Read these through test taking strategies before you take a state licensing exam.
- Don’t be a careless reader. Ensure that you understand what each question says, and not what you think it says.
- Be particularly careful of negative questions. Read the stem of the question before considering each answer to ensure accuracy.
- Do not base your answers solely on common sense. Use your real estate knowledge to answer the questions.
- Look out for qualifying or limiting words that could affect your answer. They include “may,” “must,” “all,” “always,” “except,” and others.
- Look out for name or title substitutions of equal meaning. One example: calling “a lender” as “an investor.”
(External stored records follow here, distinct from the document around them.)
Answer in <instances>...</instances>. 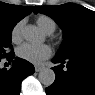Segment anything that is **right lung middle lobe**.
Masks as SVG:
<instances>
[{"label":"right lung middle lobe","instance_id":"right-lung-middle-lobe-1","mask_svg":"<svg viewBox=\"0 0 95 95\" xmlns=\"http://www.w3.org/2000/svg\"><path fill=\"white\" fill-rule=\"evenodd\" d=\"M17 21L12 19H0V59L9 56L5 49L11 47V32Z\"/></svg>","mask_w":95,"mask_h":95}]
</instances>
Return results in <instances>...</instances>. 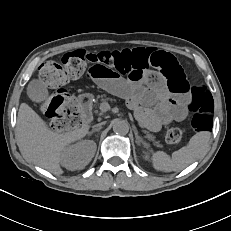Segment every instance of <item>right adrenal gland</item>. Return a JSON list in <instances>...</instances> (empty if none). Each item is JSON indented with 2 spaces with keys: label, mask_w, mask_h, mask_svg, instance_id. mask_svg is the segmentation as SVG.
<instances>
[{
  "label": "right adrenal gland",
  "mask_w": 231,
  "mask_h": 231,
  "mask_svg": "<svg viewBox=\"0 0 231 231\" xmlns=\"http://www.w3.org/2000/svg\"><path fill=\"white\" fill-rule=\"evenodd\" d=\"M101 128H102V127H98V128L93 129L91 132H89V135L93 134L94 132L100 131Z\"/></svg>",
  "instance_id": "2a0ac1e0"
}]
</instances>
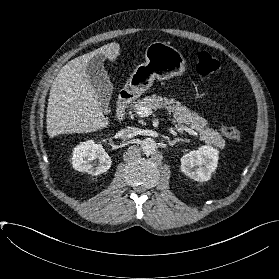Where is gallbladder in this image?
Wrapping results in <instances>:
<instances>
[{
  "label": "gallbladder",
  "mask_w": 279,
  "mask_h": 279,
  "mask_svg": "<svg viewBox=\"0 0 279 279\" xmlns=\"http://www.w3.org/2000/svg\"><path fill=\"white\" fill-rule=\"evenodd\" d=\"M102 55L94 56L86 68L89 80L95 89L103 110L107 109L113 93V86L103 64Z\"/></svg>",
  "instance_id": "obj_1"
}]
</instances>
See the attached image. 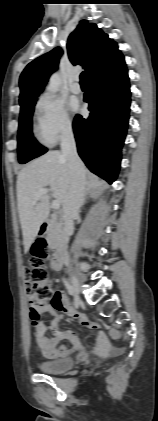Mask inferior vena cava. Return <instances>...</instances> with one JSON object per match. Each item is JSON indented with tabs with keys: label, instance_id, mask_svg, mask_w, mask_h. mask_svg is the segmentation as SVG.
Instances as JSON below:
<instances>
[{
	"label": "inferior vena cava",
	"instance_id": "inferior-vena-cava-1",
	"mask_svg": "<svg viewBox=\"0 0 158 421\" xmlns=\"http://www.w3.org/2000/svg\"><path fill=\"white\" fill-rule=\"evenodd\" d=\"M62 155L67 159L70 171V186L63 200L64 233L74 232V217L83 203L86 193L85 166L78 156L71 126L64 127L61 135Z\"/></svg>",
	"mask_w": 158,
	"mask_h": 421
}]
</instances>
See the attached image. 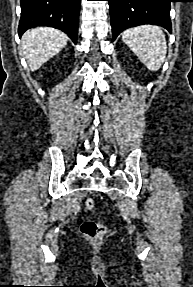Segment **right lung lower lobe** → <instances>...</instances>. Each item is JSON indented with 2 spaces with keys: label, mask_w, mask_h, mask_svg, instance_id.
Returning a JSON list of instances; mask_svg holds the SVG:
<instances>
[{
  "label": "right lung lower lobe",
  "mask_w": 193,
  "mask_h": 287,
  "mask_svg": "<svg viewBox=\"0 0 193 287\" xmlns=\"http://www.w3.org/2000/svg\"><path fill=\"white\" fill-rule=\"evenodd\" d=\"M18 33L37 26H49L67 33L76 44L81 0H20Z\"/></svg>",
  "instance_id": "98d812e1"
}]
</instances>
- Look out for words with similar spellings. One example: “demise” vs. “devise.”
- Always choose the best of the available answers, and make sure the whole answer is true. If most of an answer is true, but a small portion is not true, the whole answer is not true.
- Read the stem of a question at least two times before reading the offered answers. Be sure you fully understand the stem before choosing an answer.
- Write important words or phrases on the paper provided by the test center. This adds mental emphasis to important points … and slows you down.
- Do not speed read. Read and analyze individual words in the same way a lawyer would read and analyze a contract.
- Make sure you have clarified and defined, in your own mind, any real estate terms used in the stem before going to the answers.
- For any terms that end in “ee” and “or” – for example, a “lessee” and a “lessor,” or an “obligee” and “obligor” – substitute conversational English meanings. Remember that the “or” gives documents or paperwork to the “ee” during the course of a transaction.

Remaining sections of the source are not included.